### Exercise
Filter the data for lines with the word "Kondome" and copy those lines.

### Supplied material
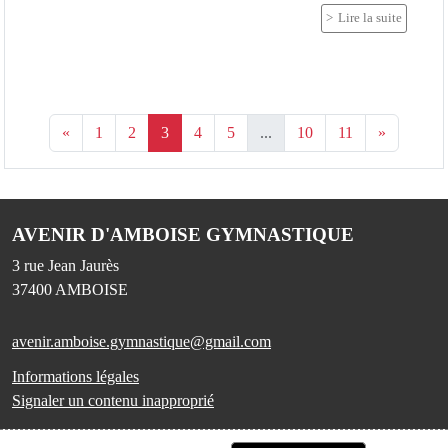
Lire la suite
«
1
2
3
4
5
...
10
11
»
AVENIR D'AMBOISE GYMNASTIQUE
3 rue Jean Jaurès
37400
AMBOISE
avenir.amboise.gymnastique@gmail.com
Informations légales
Signaler un contenu inapproprié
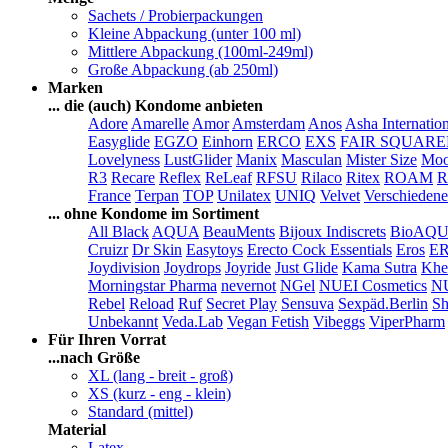
Sachets / Probierpackungen
Kleine Abpackung (unter 100 ml)
Mittlere Abpackung (100ml-249ml)
Große Abpackung (ab 250ml)
Marken
... die (auch) Kondome anbieten
Adore
Amarelle
Amor
Amsterdam
Anos
Asha Internatio
Easyglide
EGZO
Einhorn
ERCO
EXS
FAIR SQUAR
Lovelyness
LustGlider
Manix
Masculan
Mister Size
Moo
R3
Recare
Reflex
ReLeaf
RFSU
Rilaco
Ritex
ROAM
R
France
Terpan
TOP
Unilatex
UNIQ
Velvet
Verschiedene
... ohne Kondome im Sortiment
All Black
AQUA
BeauMents
Bijoux Indiscrets
BioAQ
Cruizr
Dr Skin
Easytoys
Erecto Cock Essentials
Eros
E
Joydivision
Joydrops
Joyride
Just Glide
Kama Sutra
Khe
Morningstar Pharma
nevernot
NGel
NUEI Cosmetics
N
Rebel
Reload
Ruf
Secret Play
Sensuva
Sexpäd.Berlin
Sh
Unbekannt
Veda.Lab
Vegan Fetish
Vibeggs
ViperPharm
Für Ihren Vorrat
...nach Größe
XL (lang - breit - groß)
XS (kurz - eng - klein)
Standard (mittel)
Material
Latex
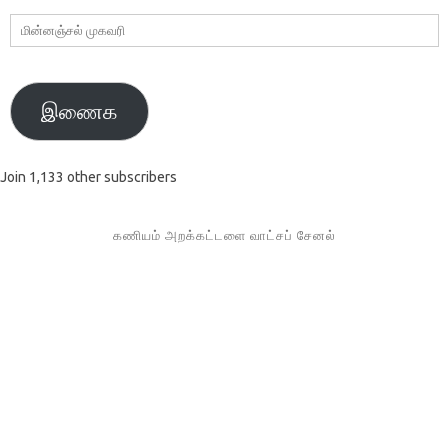
மின்னஞ்சல்
முகவரி
இணைக
Join 1,133 other subscribers
கணியம் அறக்கட்டளை வாட்சப் சேனல்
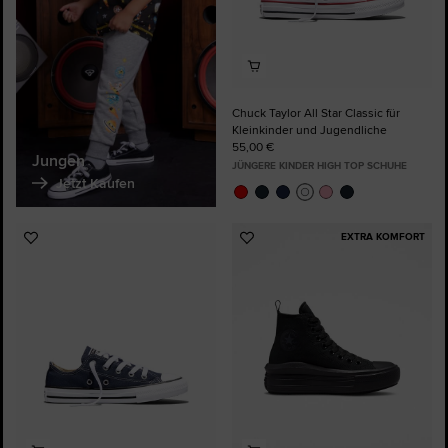
Chuck Taylor All Star Classic für
Kleinkinder und Jugendliche
55,00 €
Jungen
JÜNGERE KINDER HIGH TOP SCHUHE
Jetzt Kaufen
EXTRA KOMFORT
Zu
Zu
Favoriten
Favoriten
hinzufügen
hinzufügen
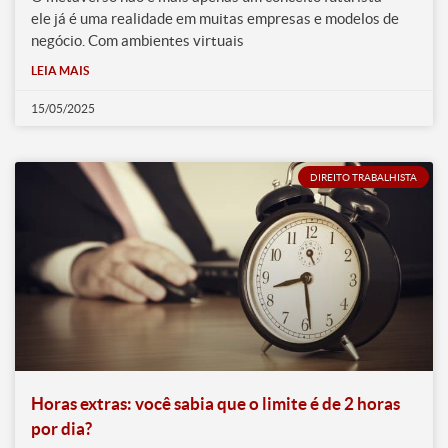
ele já é uma realidade em muitas empresas e modelos de
negócio. Com ambientes virtuais
LEIA MAIS
15/05/2025
DIREITO TRABALHISTA
Horas extras: você sabia que o limite é de 2 horas
por dia?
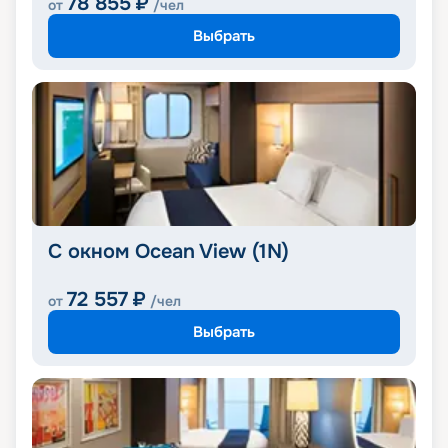
78 855
₽
от
/чел
Выбрать
С окном Ocean View (1N)
72 557
₽
от
/чел
Выбрать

### Answer for the task
... die (auch) Kondome anbieten
... ohne Kondome im Sortiment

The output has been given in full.